Commercial Vehicles and the Road Ahead
The Commercial Vehicle (CV) segment maintained its positive momentum, posting an 8.3% growth in sales. This is a direct consequence of sustained activity in infrastructure development and a healthy appetite for new vehicles among fleet operators. The CV segment’s growth is often seen as a reliable indicator of broader economic activity, and its steady rise suggests a firming economic foundation.
Outlook for H2 FY26
The consensus is that the second half of the fiscal year (H2 FY26) will be even stronger. The auto industry enters this period with:
- Peak Festive Demand: The core festive and wedding season, running through Q3, is expected to deliver the highest-ever sales figures.
- Full Impact of GST Cuts: The lower tax rates will fully percolate into the market, enhancing affordability.

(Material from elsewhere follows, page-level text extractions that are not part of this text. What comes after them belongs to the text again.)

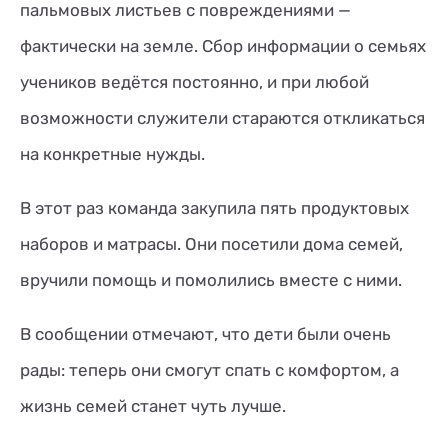
пальмовых листьев с повреждениями —
фактически на земле. Сбор информации о семьях
учеников ведётся постоянно, и при любой
возможности служители стараются откликаться
на конкретные нужды.
В этот раз команда закупила пять продуктовых
наборов и матрасы. Они посетили дома семей,
вручили помощь и помолились вместе с ними.
В сообщении отмечают, что дети были очень
рады: теперь они смогут спать с комфортом, а
жизнь семей станет чуть лучше.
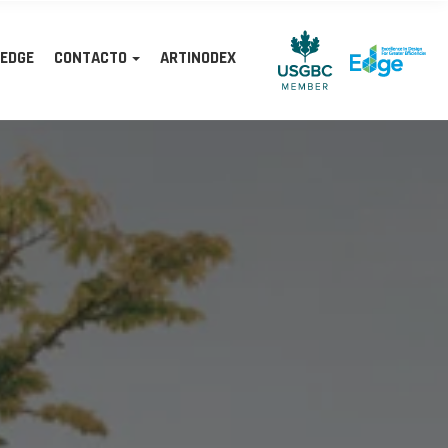
 EDGE
CONTACTO
ARTINODEX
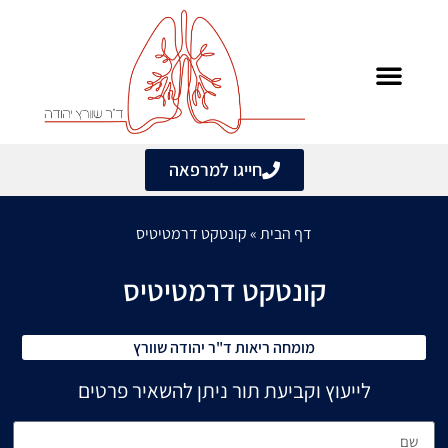
לתוכן
מחלות ריאה ודרכי נשימה
מידע מקצועי
אבחון ובדיקות
שעות פעילות המרפאה
חייגו למרפאה
דף הבית
»
קונטקט דרמטיטיס
קונטקט דרמטיטיס
מומחה ריאות ד"ר יהודה שוורץ
לייעוץ וקביעת תור ניתן להשאיר פרטים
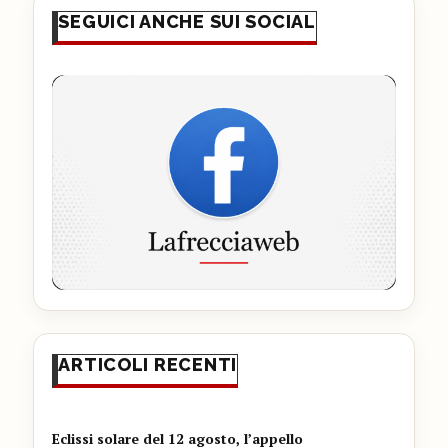
SEGUICI ANCHE SUI SOCIAL
ARTICOLI RECENTI
Eclissi solare del 12 agosto, l’appello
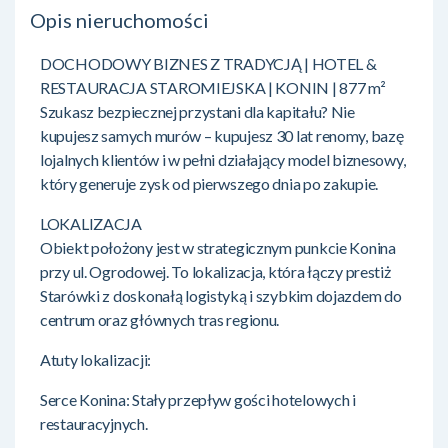
Opis nieruchomości
DOCHODOWY BIZNES Z TRADYCJĄ | HOTEL &
RESTAURACJA STAROMIEJSKA | KONIN | 877 m²
Szukasz bezpiecznej przystani dla kapitału? Nie
kupujesz samych murów – kupujesz 30 lat renomy, bazę
lojalnych klientów i w pełni działający model biznesowy,
który generuje zysk od pierwszego dnia po zakupie.
LOKALIZACJA
Obiekt położony jest w strategicznym punkcie Konina
przy ul. Ogrodowej. To lokalizacja, która łączy prestiż
Starówki z doskonałą logistyką i szybkim dojazdem do
centrum oraz głównych tras regionu.
Atuty lokalizacji:
Serce Konina: Stały przepływ gości hotelowych i
restauracyjnych.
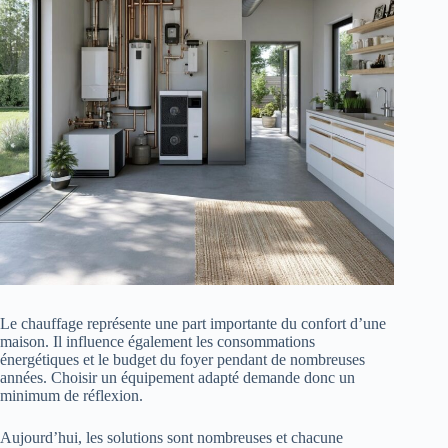
Le chauffage représente une part importante du confort d’une
maison. Il influence également les consommations
énergétiques et le budget du foyer pendant de nombreuses
années. Choisir un équipement adapté demande donc un
minimum de réflexion.
Aujourd’hui, les solutions sont nombreuses et chacune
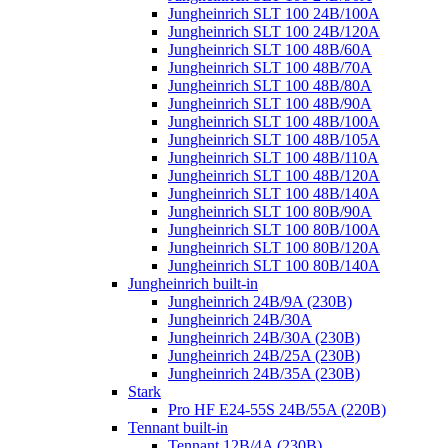
Jungheinrich SLT 100 24B/100A
Jungheinrich SLT 100 24B/120A
Jungheinrich SLT 100 48B/60A
Jungheinrich SLT 100 48B/70A
Jungheinrich SLT 100 48B/80A
Jungheinrich SLT 100 48B/90A
Jungheinrich SLT 100 48B/100A
Jungheinrich SLT 100 48B/105A
Jungheinrich SLT 100 48B/110A
Jungheinrich SLT 100 48B/120A
Jungheinrich SLT 100 48B/140A
Jungheinrich SLT 100 80B/90A
Jungheinrich SLT 100 80B/100A
Jungheinrich SLT 100 80B/120A
Jungheinrich SLT 100 80B/140A
Jungheinrich built-in
Jungheinrich 24B/9A (230B)
Jungheinrich 24B/30A
Jungheinrich 24B/30A (230B)
Jungheinrich 24B/25A (230B)
Jungheinrich 24B/35A (230B)
Stark
Pro HF E24-55S 24B/55A (220B)
Tennant built-in
Tennant 12B/4A (230B)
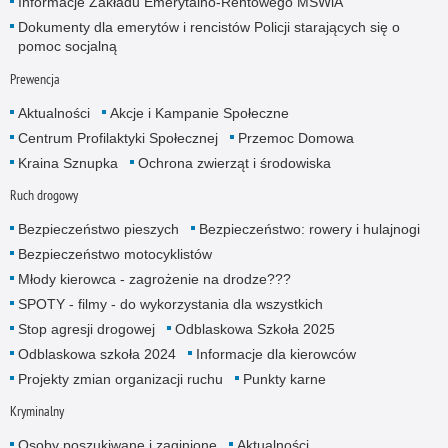
Informacje Zakładu Emerytalno-Rentowego MSWiA
Dokumenty dla emerytów i rencistów Policji starających się o
pomoc socjalną
Prewencja
Aktualności
Akcje i Kampanie Społeczne
Centrum Profilaktyki Społecznej
Przemoc Domowa
Kraina Sznupka
Ochrona zwierząt i środowiska
Ruch drogowy
Bezpieczeństwo pieszych
Bezpieczeństwo: rowery i hulajnogi
Bezpieczeństwo motocyklistów
Młody kierowca - zagrożenie na drodze???
SPOTY - filmy - do wykorzystania dla wszystkich
Stop agresji drogowej
Odblaskowa Szkoła 2025
Odblaskowa szkoła 2024
Informacje dla kierowców
Projekty zmian organizacji ruchu
Punkty karne
Kryminalny
Osoby poszukiwane i zaginione
Aktualności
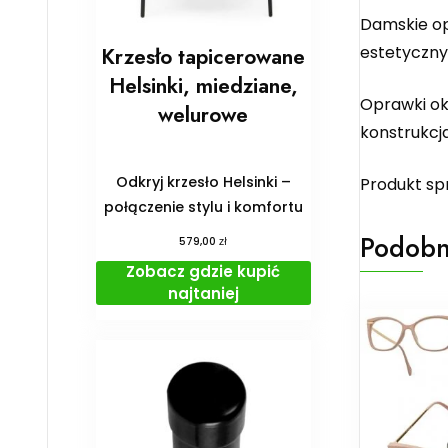
Damskie op
estetyczny
Krzesło tapicerowane
Helsinki, miedziane,
Oprawki ok
welurowe
konstrukcj
Odkryj krzesło Helsinki –
Produkt sp
połączenie stylu i komfortu
Podobn
zł
579,00
Zobacz gdzie kupić
najtaniej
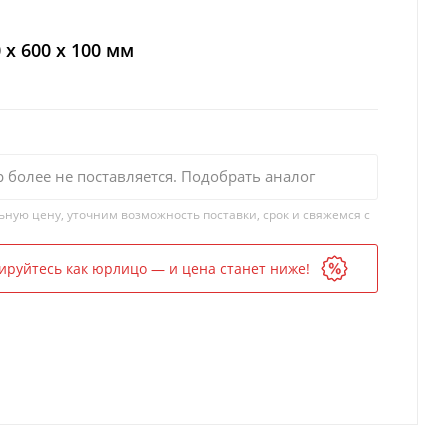
 x 600 x 100 мм
р более не поставляется. Подобрать аналог
ьную цену, уточним возможность поставки, срок и свяжемся с
ируйтесь как юрлицо — и цена станет ниже!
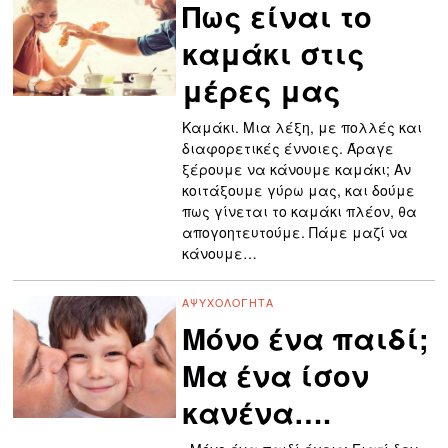
Πως είναι το
καμάκι στις
μέρες μας
Καμάκι. Μια λέξη, με πολλές και
διαφορετικές έννοιες. Άραγε
ξέρουμε να κάνουμε καμάκι; Αν
κοιτάξουμε γύρω μας, και δούμε
πως γίνεται το καμάκι πλέον, θα
απογοητευτούμε. Πάμε μαζί να
κάνουμε…
ΑΨΥΧΟΛΌΓΗΤΑ
Μόνο ένα παιδί;
Μα ένα ίσον
κανένα….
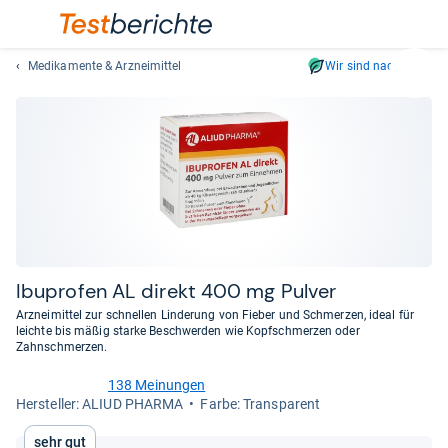
Medikamente & Arzneimittel
Wir sind nachhaltig
Suc
Geben
Sie
mindest
drei
Zeichen
ein.
Vorschl
erschei
automat
Ibu­pro­fen AL direkt 400 mg Pul­ver
und
Arzneimittel zur schnellen Linderung von Fieber und Schmerzen, ideal für
lassen
leichte bis mäßig starke Beschwerden wie Kopfschmerzen oder
Zahnschmerzen.
sich
mit
138 Meinungen
den
4,6
Her­stel­ler: ALIUD PHARMA
Farbe: Transparent
von
Pfeiltas
5
auswähl
Sehr gut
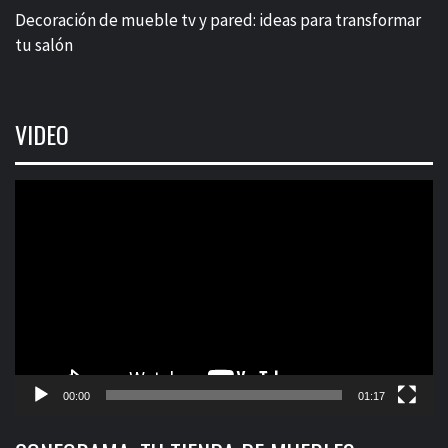
Decoración de mueble tv y pared: ideas para transformar
tu salón
VIDEO
Reproductor
de
vídeo
00:00
01:17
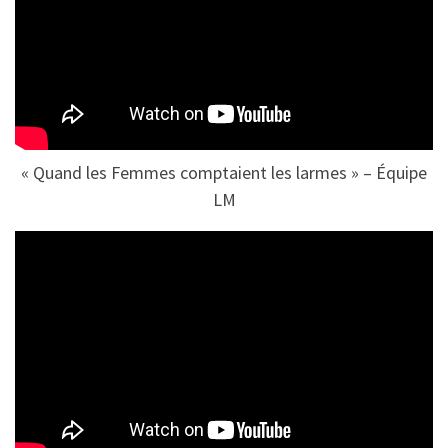
« Quand les Femmes comptaient les larmes » – Équipe
LM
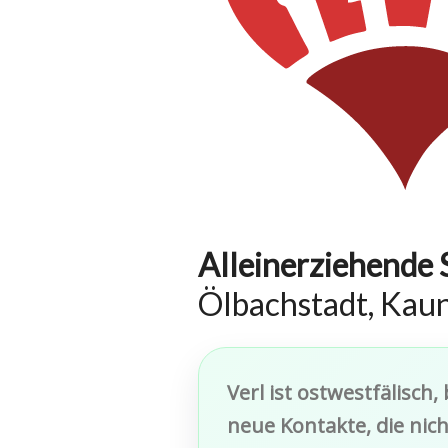
Alleinerziehende 
Ölbachstadt, Kaun
Verl ist ostwestfälisc
neue Kontakte, die nic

- Positive Macro-Indicators: Stable interest rates, recovering rural income, and sustained infrastructure spending will continue to fuel demand.
In conclusion, after navigating a prolonged slowdown, the Indian auto sector’s projected double-digit profit growth for Q2 is a definitive signal of a strong cyclical upturn. While the PV segment faces minor near-term hurdles, the explosive growth in two-wheelers and tractors, buttressed by policy support and cost efficiencies, has set the industry on a clear road to recovery and sustained expansion. The Indian auto engine has successfully rebooted.